Paper long abstract:
The migration of Venezuelans to neighboring South American countries currently numbers approximately 5 million people, making it the largest transnational migration in the history of Latin America and the second largest (after Syria) in the world today. This massive exodus must be seen in historical context: deteriorating economic conditions of the 1980s and '90s; sharply declining poverty levels during the Chavez presidency (1999-2013) alongside increasing oil dependency and lack of structural economic reforms; and extreme polarization resulting in part from a failed coup d'etat in April 2002. Chavez's successor, Nicolas Maduro, reacted to the rapid decline in oil revenues in 2014 and 2015 with economic policies and political maneuvering having disastrous consequences for the Venezuelan people: hyperinflation (1.3 million percent), weaponizing of food and medicine, and flagrant abuses of power aimed at silencing political opponents.

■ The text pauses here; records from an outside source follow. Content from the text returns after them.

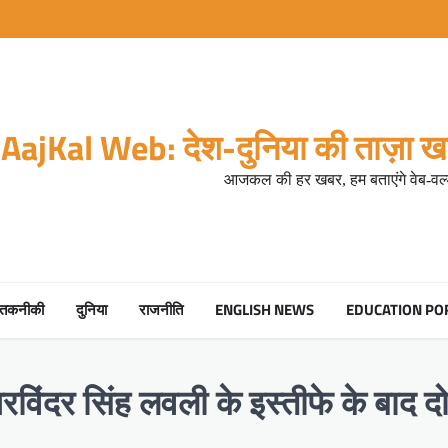
AajKal Web: देश-दुनिया की ताज़ा खब
आजकल की हर खबर, हम बताएंगे वेब-वर्ल
तकनीकी
दुनिया
राजनीति
ENGLISH NEWS
EDUCATION PO
विंदर सिंह लवली के इस्तीफे के बाद दो पू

Meanwhile, international support for Venezuelan refugees remains at only $750 million, and US policy under Trump has further intensified the crisis by tying aid to an extractivist neoliberal political agenda and by taking explicitly anti-immigrant/ anti refugee policies in the U.S. The Venezuelan people are thus caught between incompetent and corrupt political forces both at home and abroad. Ethnographic cases will demonstrate some of the ways in which Venezuelan citizens at home and abroad are developing transnational networks for responding to a crisis in which remittances to the homeland, and sharply decreased oil revenues, have produced new forms of inequalities and host country resources for housing, feeding, employing, and providing medical care are extremely inadequate.
Paper short abstract:
This paper examines the historical political ecology of transnational migration in Central America, Mexico, and the United States and presents a critique of the representation of these population movements as a "crisis" that manifests in a historical vacuum.
Paper long abstract:
Central America and Mexico have a 14,000 year history of human migration, settlement, and relocation. Across this history, the 16th Century stands out as a period of violent transformation of human environment relations, urbanization patterns, and ethnicized and racialized relations. The incorporation of this part of the Americas into the mercantilistic system of the Spanish Empire resulted in a cataclysmic loss of life among indigenous populations and the establishment of a socio-economic order that engendered severe inequities for centuries to come. Following elite-driven criollo independence movements in the early 19th Century, the region began to experience another socio-political transformation during the late 1800s in the form of the Liberal Reforms. The Liberal Reforms were intended to once again transform human-environment relations in a way that would promote the production of export crops in large plantations for circulation and consumption in global capitalist markets. Liberal Reforms also enabled, once again, the exploitation of indigenous labor, and the appropriation of indigenous lands. The Twentieth Century witnessed bloody insurrections and armed struggles whose roots were engendered over the long course of Colonial and Post-Colonial history, and the migration patterns seen today can only be understood from the vantage point of the longue durée that led to the neoliberal present. In this presentation, I examine the strategic forgetting that the declaration of a migratory "crisis" by United States political leaders entails and make a call for a historical political ecological understanding of the intersection of climate change, migration, and American Empire building.